Auch wenn es in dieser Region keine gute Ernte war – gefeiert wird trotzdem. Am Wochenende ist Familie Syring Gastgeber des 19. Kreiserntefestes, zu dem der Kreisbauern- und der Kreislandfrauenverband einladen. Dabei wird eine Sonderfrucht mit im Mittelpunkt stehen, die hierzulande kaum einer anbaut. Auf den Feldern der Syrings wachsen neben Spargel, Getreide und Sonnenblumen auch Steirische Ölkürbisse. Das milde Kürbiskernöl der Marke Syring ist schon mehrfach von der Deutschen Landwirtschaftsgesellschaft preisgekrönt worden. Zum Kreiserntefest kann der Besucher auf einem Acker an der B 246 beim Schauernten zusehen, „wie die Maschine die Kerne aus dem Kürbis holt“, kündigte Syring an. Der jährliche Ertrag reicht für die Herstellung von 5000 bis 6000 Liter Kürbiskernöl. Die Ölkürbisse haben die Trockenheit übrigens besser überstanden als die Speisekürbisse, sagte Syring.

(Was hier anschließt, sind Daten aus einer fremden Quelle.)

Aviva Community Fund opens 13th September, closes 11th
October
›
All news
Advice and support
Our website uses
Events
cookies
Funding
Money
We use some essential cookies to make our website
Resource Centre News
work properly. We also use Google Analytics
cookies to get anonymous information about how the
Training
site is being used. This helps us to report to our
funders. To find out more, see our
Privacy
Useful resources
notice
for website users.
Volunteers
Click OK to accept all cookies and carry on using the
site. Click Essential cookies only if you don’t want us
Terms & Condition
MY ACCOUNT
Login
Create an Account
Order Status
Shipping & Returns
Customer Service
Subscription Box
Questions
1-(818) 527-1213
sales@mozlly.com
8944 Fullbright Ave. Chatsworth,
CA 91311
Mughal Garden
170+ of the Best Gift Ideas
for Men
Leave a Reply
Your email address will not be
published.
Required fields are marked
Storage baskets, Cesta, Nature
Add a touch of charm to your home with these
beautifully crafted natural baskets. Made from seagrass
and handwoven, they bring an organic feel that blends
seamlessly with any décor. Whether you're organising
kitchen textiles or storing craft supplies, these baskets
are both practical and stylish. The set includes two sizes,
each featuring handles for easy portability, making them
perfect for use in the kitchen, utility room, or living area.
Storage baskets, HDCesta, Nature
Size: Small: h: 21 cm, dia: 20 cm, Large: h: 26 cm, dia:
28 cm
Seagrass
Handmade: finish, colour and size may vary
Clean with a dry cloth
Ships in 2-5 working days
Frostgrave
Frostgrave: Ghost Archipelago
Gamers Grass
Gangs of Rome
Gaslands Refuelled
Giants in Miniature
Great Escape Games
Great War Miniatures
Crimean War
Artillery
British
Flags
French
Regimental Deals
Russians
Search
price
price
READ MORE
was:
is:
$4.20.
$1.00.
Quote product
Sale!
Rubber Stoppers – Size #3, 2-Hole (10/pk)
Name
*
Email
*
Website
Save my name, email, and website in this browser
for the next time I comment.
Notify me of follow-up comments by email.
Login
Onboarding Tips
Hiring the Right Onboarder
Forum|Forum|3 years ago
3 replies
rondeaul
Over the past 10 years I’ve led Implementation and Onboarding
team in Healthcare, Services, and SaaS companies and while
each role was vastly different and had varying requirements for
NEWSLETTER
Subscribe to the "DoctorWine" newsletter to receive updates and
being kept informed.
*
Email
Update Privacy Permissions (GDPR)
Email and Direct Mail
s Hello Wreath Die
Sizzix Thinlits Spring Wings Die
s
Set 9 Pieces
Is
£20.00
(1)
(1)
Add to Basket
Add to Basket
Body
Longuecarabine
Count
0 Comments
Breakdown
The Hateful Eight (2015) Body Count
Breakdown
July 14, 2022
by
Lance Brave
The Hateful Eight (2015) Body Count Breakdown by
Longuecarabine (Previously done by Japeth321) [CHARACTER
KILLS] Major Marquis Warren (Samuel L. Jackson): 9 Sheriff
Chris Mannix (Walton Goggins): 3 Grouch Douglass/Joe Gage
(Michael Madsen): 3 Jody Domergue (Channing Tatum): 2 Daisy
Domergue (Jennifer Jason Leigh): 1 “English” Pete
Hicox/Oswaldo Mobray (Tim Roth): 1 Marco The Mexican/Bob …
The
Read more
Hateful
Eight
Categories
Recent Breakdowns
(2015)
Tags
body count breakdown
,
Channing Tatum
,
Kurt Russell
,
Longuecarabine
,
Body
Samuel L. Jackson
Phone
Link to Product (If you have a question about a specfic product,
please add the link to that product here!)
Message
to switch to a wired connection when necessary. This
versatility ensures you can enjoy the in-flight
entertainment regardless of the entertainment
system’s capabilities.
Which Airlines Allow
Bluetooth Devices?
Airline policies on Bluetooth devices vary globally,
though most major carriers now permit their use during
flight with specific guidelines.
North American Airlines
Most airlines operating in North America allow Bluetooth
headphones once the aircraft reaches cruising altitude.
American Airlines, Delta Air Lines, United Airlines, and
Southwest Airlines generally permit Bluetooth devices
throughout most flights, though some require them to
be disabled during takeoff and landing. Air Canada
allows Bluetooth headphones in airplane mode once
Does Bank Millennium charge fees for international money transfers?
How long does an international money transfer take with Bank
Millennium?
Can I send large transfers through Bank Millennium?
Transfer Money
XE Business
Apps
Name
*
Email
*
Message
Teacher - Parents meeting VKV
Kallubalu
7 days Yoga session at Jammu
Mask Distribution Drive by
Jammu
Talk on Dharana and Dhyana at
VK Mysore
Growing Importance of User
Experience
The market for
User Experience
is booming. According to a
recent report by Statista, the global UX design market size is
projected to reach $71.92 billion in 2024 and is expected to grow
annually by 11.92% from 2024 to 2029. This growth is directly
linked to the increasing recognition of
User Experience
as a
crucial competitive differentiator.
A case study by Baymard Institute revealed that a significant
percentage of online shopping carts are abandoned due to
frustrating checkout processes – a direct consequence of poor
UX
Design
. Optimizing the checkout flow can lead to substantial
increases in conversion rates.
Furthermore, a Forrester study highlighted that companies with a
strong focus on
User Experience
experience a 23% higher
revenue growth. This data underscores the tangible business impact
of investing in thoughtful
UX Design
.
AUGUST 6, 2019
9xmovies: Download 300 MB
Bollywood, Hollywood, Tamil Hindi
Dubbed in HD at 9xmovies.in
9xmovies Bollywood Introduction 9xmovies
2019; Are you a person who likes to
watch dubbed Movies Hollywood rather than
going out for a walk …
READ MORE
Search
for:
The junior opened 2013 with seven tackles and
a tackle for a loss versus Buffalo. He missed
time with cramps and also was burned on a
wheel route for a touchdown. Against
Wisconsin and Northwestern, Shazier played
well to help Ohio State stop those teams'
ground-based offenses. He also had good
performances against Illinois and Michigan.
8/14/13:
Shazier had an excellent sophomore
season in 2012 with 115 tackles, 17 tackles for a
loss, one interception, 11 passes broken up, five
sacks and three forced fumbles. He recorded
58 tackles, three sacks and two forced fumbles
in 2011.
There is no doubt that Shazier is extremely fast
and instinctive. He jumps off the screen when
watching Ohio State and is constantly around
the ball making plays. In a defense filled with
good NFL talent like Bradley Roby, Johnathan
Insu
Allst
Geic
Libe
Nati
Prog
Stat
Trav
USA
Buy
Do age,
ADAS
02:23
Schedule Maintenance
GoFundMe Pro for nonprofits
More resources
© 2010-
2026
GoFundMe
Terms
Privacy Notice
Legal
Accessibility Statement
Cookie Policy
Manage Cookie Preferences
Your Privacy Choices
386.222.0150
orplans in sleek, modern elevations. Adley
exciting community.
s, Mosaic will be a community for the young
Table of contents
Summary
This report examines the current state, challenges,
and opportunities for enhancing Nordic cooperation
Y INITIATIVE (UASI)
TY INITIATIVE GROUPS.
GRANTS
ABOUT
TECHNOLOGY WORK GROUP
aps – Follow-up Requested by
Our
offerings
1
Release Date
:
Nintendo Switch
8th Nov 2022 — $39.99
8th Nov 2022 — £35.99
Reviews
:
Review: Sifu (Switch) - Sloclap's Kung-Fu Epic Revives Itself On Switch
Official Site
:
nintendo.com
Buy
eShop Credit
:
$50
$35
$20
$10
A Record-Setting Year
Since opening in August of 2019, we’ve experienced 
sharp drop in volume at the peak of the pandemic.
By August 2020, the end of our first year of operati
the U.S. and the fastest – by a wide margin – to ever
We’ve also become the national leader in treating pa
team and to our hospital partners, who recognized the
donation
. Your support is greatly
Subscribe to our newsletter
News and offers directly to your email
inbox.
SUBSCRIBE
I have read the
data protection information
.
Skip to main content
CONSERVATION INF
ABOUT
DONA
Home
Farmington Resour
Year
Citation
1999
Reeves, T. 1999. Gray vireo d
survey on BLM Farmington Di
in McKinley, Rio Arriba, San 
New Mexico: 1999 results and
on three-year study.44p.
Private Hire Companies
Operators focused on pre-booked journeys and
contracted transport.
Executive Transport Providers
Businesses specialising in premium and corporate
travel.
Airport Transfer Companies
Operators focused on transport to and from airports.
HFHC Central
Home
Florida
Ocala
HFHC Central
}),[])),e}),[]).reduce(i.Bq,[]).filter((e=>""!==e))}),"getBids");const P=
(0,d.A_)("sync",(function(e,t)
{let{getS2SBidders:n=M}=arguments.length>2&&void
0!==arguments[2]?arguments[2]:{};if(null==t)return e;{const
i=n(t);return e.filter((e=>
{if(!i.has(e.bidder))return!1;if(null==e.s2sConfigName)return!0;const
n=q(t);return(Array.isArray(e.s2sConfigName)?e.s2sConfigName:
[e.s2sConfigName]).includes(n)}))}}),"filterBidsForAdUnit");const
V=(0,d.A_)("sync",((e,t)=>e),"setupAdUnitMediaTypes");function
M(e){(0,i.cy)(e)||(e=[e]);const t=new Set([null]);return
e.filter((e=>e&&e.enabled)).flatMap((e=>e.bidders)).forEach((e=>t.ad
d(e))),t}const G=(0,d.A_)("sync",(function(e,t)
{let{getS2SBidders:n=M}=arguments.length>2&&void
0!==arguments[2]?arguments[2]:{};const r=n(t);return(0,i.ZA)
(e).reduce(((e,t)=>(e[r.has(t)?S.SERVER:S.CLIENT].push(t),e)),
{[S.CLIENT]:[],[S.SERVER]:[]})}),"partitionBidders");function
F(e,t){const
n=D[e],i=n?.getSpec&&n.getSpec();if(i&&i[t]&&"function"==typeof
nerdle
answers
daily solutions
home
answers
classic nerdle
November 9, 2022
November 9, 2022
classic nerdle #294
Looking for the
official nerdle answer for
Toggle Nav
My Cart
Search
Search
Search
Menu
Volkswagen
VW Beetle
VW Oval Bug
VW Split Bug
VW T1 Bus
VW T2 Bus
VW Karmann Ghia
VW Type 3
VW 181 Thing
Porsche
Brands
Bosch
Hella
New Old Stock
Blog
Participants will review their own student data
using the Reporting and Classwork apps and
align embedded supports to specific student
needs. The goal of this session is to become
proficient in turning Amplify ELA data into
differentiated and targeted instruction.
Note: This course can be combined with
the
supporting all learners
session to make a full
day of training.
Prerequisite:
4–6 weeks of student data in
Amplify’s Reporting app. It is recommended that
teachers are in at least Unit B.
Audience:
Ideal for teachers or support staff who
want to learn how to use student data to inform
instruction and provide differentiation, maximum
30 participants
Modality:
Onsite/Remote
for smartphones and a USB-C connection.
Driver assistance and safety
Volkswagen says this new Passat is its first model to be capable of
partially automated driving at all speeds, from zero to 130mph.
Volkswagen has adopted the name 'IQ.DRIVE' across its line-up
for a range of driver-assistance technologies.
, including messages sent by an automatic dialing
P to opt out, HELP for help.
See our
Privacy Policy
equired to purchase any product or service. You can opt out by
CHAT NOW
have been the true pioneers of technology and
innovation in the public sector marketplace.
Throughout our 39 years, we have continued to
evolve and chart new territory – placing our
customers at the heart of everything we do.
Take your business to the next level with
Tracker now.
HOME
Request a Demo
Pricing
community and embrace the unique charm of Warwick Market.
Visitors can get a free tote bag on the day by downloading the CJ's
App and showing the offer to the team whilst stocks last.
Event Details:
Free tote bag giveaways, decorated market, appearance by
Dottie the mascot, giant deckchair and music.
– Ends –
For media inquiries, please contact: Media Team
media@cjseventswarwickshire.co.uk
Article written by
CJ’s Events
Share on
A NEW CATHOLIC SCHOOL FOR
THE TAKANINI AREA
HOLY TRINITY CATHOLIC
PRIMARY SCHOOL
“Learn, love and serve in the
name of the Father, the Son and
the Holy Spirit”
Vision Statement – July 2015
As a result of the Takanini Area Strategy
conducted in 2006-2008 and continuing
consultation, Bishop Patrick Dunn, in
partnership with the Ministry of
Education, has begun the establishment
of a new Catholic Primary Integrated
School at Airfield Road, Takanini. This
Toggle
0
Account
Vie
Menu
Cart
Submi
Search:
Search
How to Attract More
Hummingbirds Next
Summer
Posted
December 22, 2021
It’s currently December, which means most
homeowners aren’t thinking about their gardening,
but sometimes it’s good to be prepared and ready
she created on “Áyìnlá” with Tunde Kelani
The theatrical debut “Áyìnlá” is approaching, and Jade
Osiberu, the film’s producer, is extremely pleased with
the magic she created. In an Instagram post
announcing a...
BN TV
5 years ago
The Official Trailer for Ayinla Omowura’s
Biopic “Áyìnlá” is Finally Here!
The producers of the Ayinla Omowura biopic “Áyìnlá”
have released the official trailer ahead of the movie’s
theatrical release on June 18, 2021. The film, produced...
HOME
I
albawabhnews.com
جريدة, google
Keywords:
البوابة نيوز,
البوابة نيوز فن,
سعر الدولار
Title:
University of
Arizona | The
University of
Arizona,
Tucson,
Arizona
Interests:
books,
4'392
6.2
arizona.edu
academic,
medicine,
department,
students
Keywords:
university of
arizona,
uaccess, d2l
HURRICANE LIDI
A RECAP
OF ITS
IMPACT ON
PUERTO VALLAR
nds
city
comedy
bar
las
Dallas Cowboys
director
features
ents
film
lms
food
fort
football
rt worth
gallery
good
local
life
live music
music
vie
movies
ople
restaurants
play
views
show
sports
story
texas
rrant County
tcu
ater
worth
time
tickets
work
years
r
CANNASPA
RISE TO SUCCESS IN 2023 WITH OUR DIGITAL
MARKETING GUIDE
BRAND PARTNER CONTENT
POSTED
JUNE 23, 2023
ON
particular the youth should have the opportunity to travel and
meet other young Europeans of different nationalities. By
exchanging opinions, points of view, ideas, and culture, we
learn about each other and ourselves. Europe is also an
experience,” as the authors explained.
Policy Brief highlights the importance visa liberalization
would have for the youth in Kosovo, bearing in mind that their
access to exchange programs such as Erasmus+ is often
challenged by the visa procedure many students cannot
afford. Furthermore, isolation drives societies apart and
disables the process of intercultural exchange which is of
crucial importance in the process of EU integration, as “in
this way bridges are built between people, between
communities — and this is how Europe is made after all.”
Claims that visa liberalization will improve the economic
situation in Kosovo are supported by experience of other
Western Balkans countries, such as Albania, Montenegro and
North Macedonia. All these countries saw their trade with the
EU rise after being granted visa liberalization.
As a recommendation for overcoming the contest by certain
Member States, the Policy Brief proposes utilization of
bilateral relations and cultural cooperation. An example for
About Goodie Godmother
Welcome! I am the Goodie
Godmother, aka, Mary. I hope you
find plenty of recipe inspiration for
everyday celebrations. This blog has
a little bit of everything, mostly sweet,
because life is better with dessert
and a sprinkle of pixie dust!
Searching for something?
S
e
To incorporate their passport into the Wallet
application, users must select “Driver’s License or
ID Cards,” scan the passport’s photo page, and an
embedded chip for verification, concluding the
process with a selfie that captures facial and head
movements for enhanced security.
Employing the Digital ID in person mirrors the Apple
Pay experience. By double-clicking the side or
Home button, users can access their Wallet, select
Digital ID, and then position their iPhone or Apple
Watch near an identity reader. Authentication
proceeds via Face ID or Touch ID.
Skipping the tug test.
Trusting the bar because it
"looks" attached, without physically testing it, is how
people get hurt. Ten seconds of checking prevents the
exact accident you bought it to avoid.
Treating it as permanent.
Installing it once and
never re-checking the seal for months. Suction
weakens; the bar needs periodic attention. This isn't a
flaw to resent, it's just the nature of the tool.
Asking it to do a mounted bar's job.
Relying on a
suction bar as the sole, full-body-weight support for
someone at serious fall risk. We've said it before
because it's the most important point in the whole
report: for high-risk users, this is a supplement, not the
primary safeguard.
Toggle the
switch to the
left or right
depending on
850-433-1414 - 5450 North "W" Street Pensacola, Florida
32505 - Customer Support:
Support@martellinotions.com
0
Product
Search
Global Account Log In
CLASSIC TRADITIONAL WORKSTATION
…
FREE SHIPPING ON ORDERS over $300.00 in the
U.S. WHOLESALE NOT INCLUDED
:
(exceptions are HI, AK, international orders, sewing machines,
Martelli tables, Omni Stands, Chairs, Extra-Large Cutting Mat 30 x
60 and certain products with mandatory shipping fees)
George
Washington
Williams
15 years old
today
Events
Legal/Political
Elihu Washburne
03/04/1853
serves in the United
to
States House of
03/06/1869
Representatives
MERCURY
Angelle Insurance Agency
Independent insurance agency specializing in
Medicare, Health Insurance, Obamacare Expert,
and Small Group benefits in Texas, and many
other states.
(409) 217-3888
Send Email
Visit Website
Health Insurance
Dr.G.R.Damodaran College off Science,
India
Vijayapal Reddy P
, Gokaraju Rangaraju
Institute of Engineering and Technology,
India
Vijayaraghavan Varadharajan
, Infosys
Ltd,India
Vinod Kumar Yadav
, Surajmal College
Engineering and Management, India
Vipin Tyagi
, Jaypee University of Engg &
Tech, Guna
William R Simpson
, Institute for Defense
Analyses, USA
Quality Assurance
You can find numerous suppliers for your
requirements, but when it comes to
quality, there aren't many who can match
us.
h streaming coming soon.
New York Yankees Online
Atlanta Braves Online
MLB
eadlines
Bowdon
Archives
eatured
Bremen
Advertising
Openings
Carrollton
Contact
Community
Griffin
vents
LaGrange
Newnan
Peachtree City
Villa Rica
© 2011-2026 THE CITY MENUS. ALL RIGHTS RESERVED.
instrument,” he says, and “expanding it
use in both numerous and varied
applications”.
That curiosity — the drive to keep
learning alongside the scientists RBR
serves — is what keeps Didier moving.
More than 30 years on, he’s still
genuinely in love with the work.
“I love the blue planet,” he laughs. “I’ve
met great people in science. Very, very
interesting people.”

Beim Kreiserntefest ist auch das Dorf Zauchwitz eingebunden. Mit von der Partie sind dort unter anderem die Kirche, die Ortsfeuerwehr und das Reisemuseum von Klaus Hänel. Festgäste können mit dem Kremser zwischen den Veranstaltungsorten pendeln. Auf dem Feld neben dem Syring-Hof steigt derweil bereits am Sonnabendmorgen die 24. Kreismeisterschaft im Pflügen. Nach einem Probeflügen wird es ab 9.30 Uhr ernst: Dann treten neun Landwirte mit ihren Traktoren zum Beetpflügen an und zwei Bauern gehen mit dem Pferdegespann in den Pflügwettstreit.

Programm zum Fest

Am 19. September fällt 9.30 Uhr der Startschuss zur Kreismeisterschaft im Pflügen. Ab 10 Uhr beginnt parallel dazu auf dem Syring-Hof in der Trebbiner Straße 69 F das bunte Markttreiben.

Ab 14 Uhr spielt unter anderem das Blasorchester Stücken, 15 Uhr eröffnet die Erntekronenausstellung.

Am 20. September ab 10 Uhr ist unter anderem ein Oldtimer-Traktoren-Treffen geplant, 13.30 Uhr beginnt die Sternfahrt der Trecker. 13 Uhr ist Andacht zum Erntedankfest in der Zauchwitzer Kirche mit einem Konzert des Caputher Handglockenchores.

Außerdem können sich Freunde alter Landwirtschaftstechnik am Sonntag auf eine Oldtimer-Traktoren-Sternfahrt freuen. 54 alte Trecker werden erwartet. Und die schönsten Erntekronen sind in einer Ausstellung zu bewundern. Es ist sogar eine Erntekrone dabei, die Männerhände gefertigt haben. Eine Herrengruppe aus Michelsdorf macht hier den Landfrauen Konkurrenz.